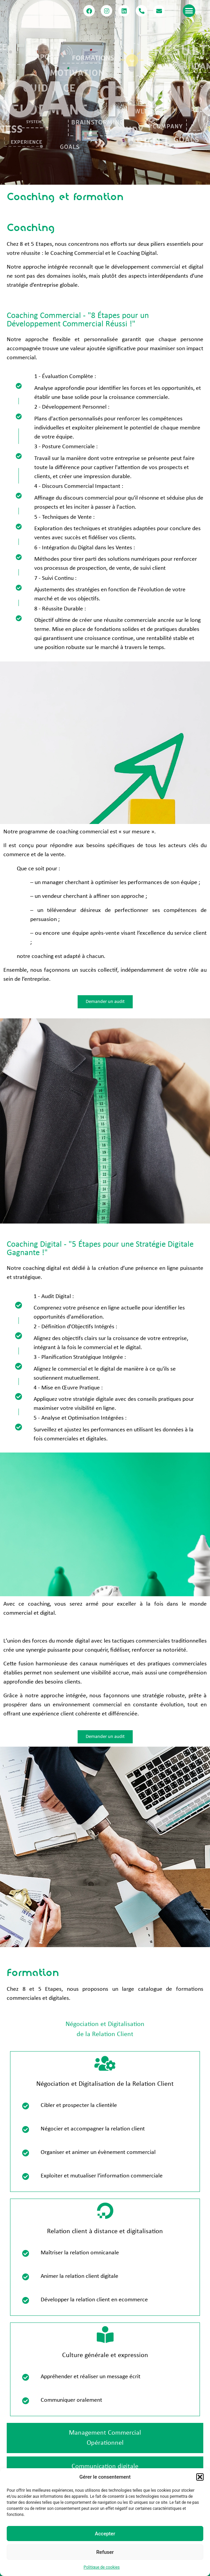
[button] (200, 2477)
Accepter (105, 2534)
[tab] (105, 2029)
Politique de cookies (102, 2567)
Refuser (105, 2552)
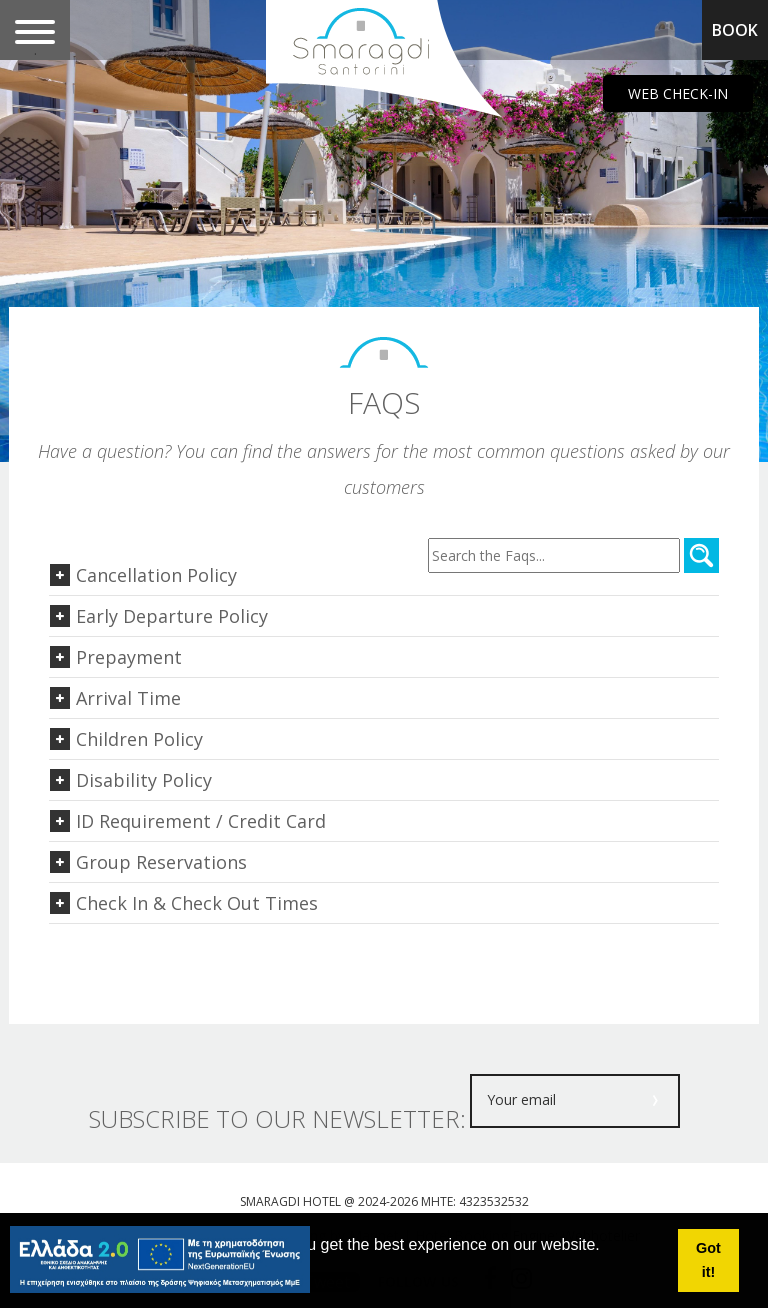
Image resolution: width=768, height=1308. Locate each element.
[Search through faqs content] (554, 555)
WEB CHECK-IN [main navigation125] (678, 93)
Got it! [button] (708, 1260)
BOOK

EXERCISE:
No pictures belong in the answer; copy all other parts of the listing exactly.

SOLUTION:
[button] (200, 2477)
Accepter (105, 2534)
[tab] (105, 2029)
Politique de cookies (102, 2567)
Refuser (105, 2552)
Image resolution: width=768, height=1308. Locate each element.
[Search through faqs content] (554, 555)
WEB CHECK-IN [main navigation125] (678, 93)
Got it! [button] (708, 1260)
BOOK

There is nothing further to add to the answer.